Début février 2019, Nissan annonçait renoncer à produire un de ses modèles, le X-Trail, au Royaume-Uni. Le constructeur japonais a en outre décidé de fermer sa plus grande usine européenne, située Sunderland dans le nord-est de l'Angleterre, contrairement aux engagements pris avec le gouvernement de Theresa May en 2016. Commentaire de Gianluca de Ficchy, le président de Nissan Europe : « Nous avons pris cette décision pour des raisons économiques, mais l'incertitude persistante autour des futures relations du Royaume-Uni avec l'UE n'aide pas des entreprises comme la nôtre à planifier l'avenir ».
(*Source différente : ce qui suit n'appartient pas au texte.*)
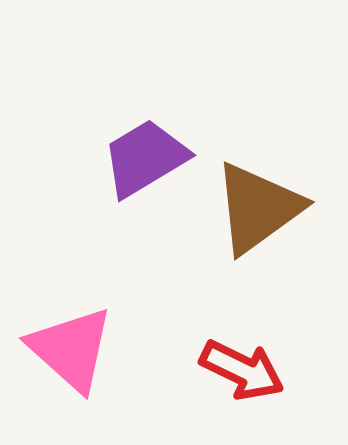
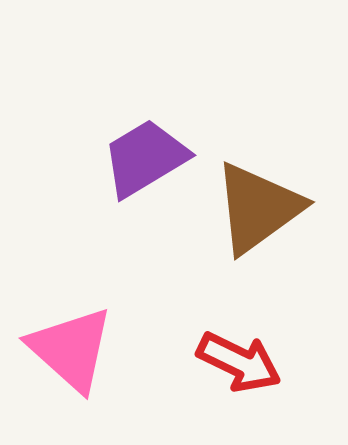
red arrow: moved 3 px left, 8 px up
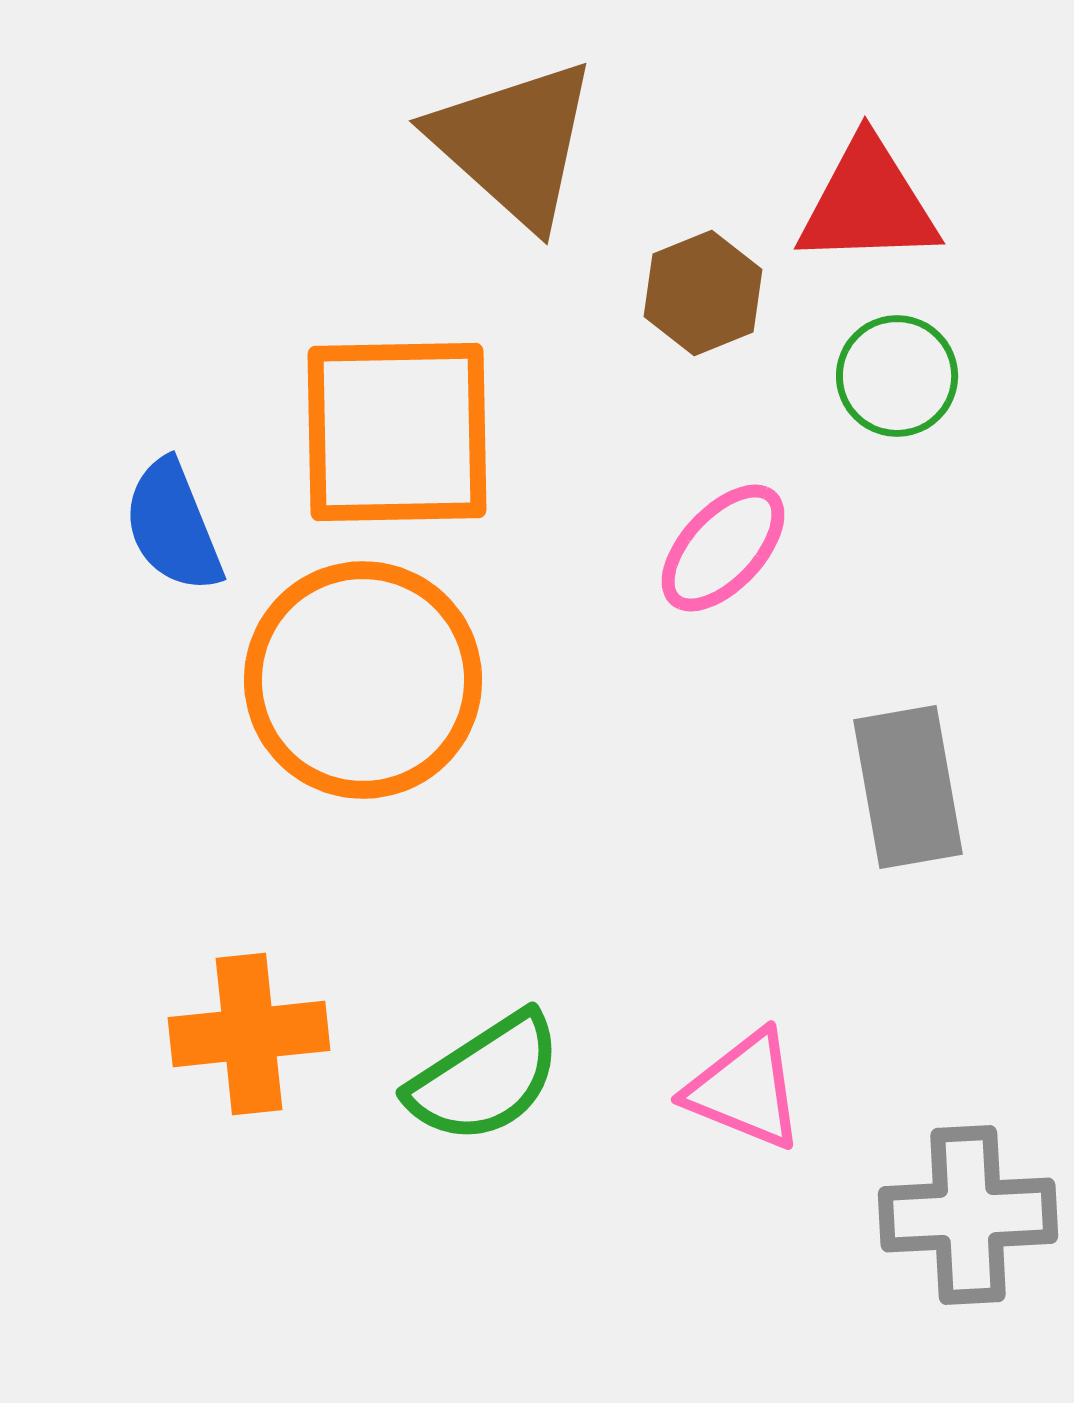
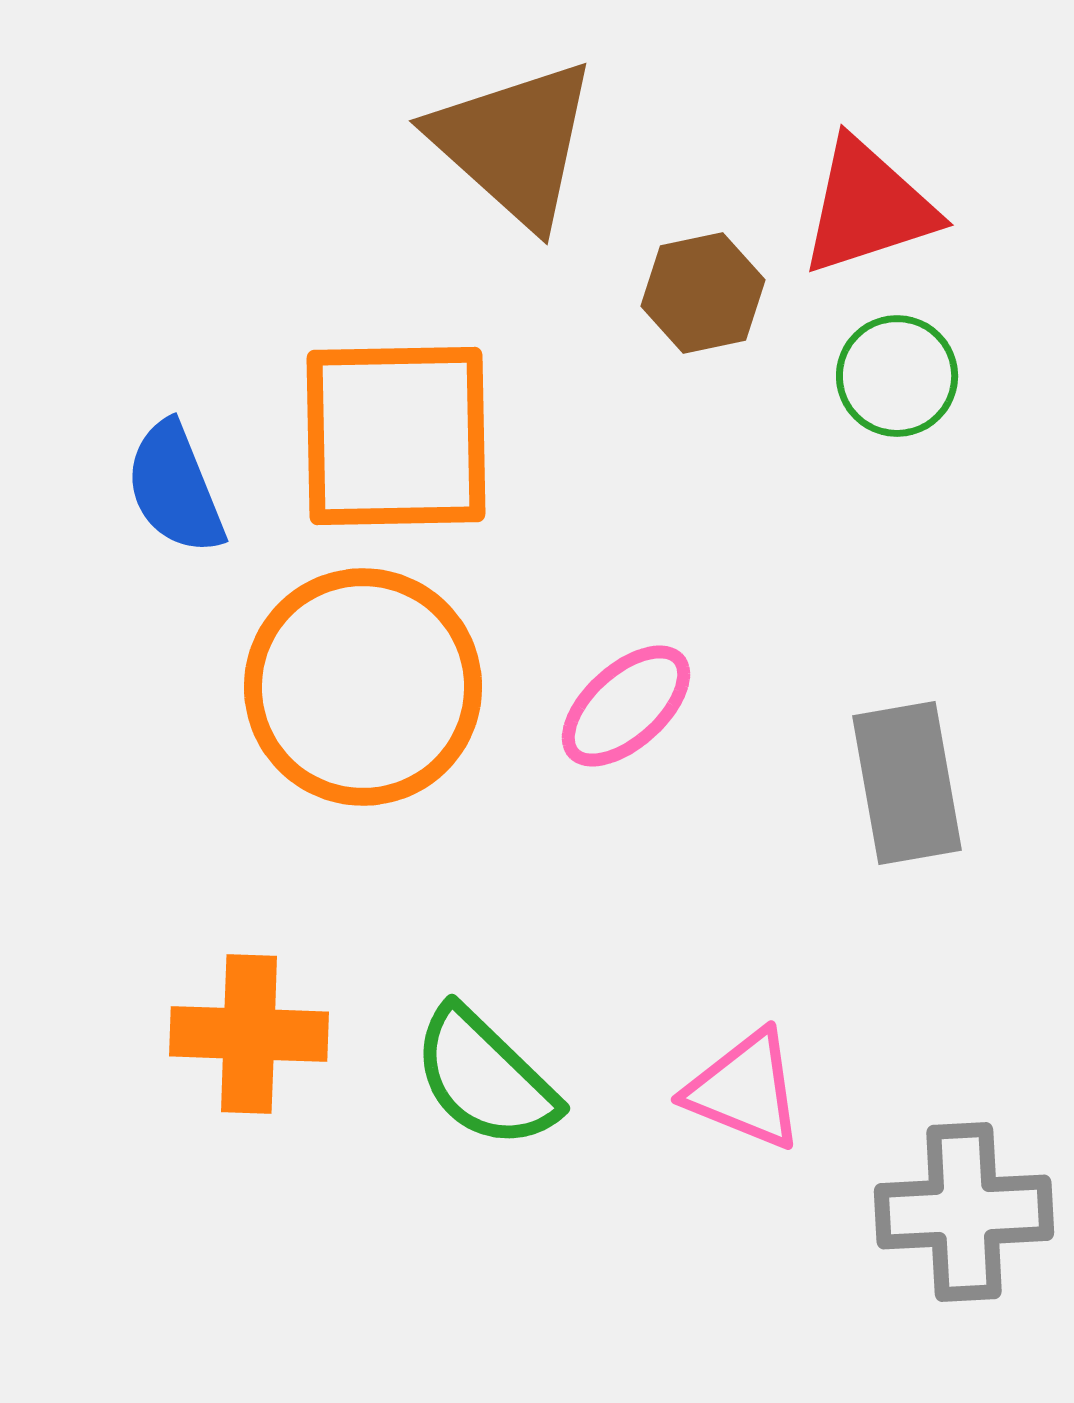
red triangle: moved 4 px down; rotated 16 degrees counterclockwise
brown hexagon: rotated 10 degrees clockwise
orange square: moved 1 px left, 4 px down
blue semicircle: moved 2 px right, 38 px up
pink ellipse: moved 97 px left, 158 px down; rotated 5 degrees clockwise
orange circle: moved 7 px down
gray rectangle: moved 1 px left, 4 px up
orange cross: rotated 8 degrees clockwise
green semicircle: rotated 77 degrees clockwise
gray cross: moved 4 px left, 3 px up
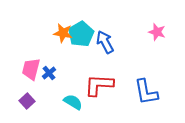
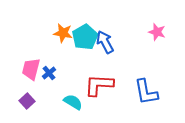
cyan pentagon: moved 4 px right, 3 px down
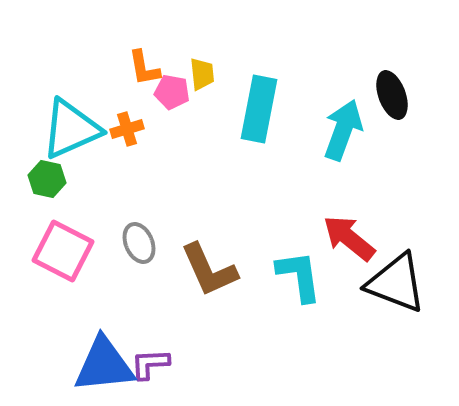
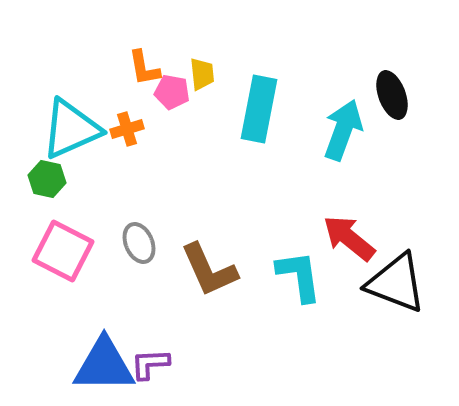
blue triangle: rotated 6 degrees clockwise
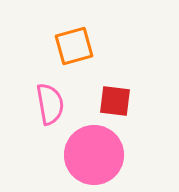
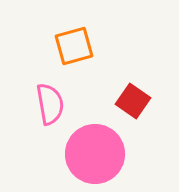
red square: moved 18 px right; rotated 28 degrees clockwise
pink circle: moved 1 px right, 1 px up
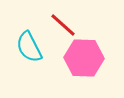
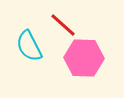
cyan semicircle: moved 1 px up
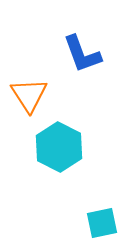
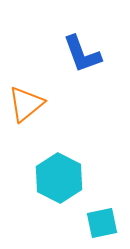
orange triangle: moved 3 px left, 9 px down; rotated 24 degrees clockwise
cyan hexagon: moved 31 px down
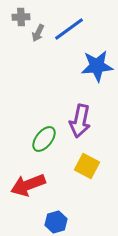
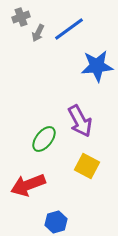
gray cross: rotated 18 degrees counterclockwise
purple arrow: rotated 40 degrees counterclockwise
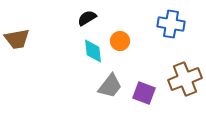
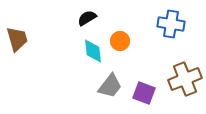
brown trapezoid: rotated 96 degrees counterclockwise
Ce n'est pas encore l'hémorragie fatale mais l'affaiblissement économique est sensible

Le retrait de Nissan est symptomatique alors que l’UE et le Japon ont signé un accord commercial de libre-échange, le plus important jamais conclu. « Le risque est que l'accord de libre-échange entre l'Union européenne et le Japon, ajouté à l'incertitude entourant les relations entre le Royaume-Uni et l'Union européenne, signifie que les Japonais acheminent des marchandises vers l'Europe et mettent la Grande-Bretagne hors de la boucle », analyse dans le Guardian Meredith Crowley, une économiste de l’université de Cambridge.

L’industrie automobile britannique, qui emploie 850 000 personnes, subit déjà les conséquences des incertitudes liées aux Brexit. Les investissements dans le secteur sont tombés à 0,6 milliard de livres en 2018 contre 2,5 milliards en 2015.

« Le Royaume-Uni reste ouvert aux affaires et demeure une destination attractive pour les investissements directs étrangers, même pendant cette période d’incertitudes autour du Brexit », a tenté de rassurer Liam Fox, le secrétaire d'État au Commerce international britannique, en opération lors du dernier forum de Davos. Mais alors que le risque d’un hard Brexit grandit, les entreprises ne partagent pas cet optimisme. D’Airbus à Bentley en passant par l’industrie pharmaceutique, elles constituent des stocks pour affronter les semaines qui suivront le 29 mars.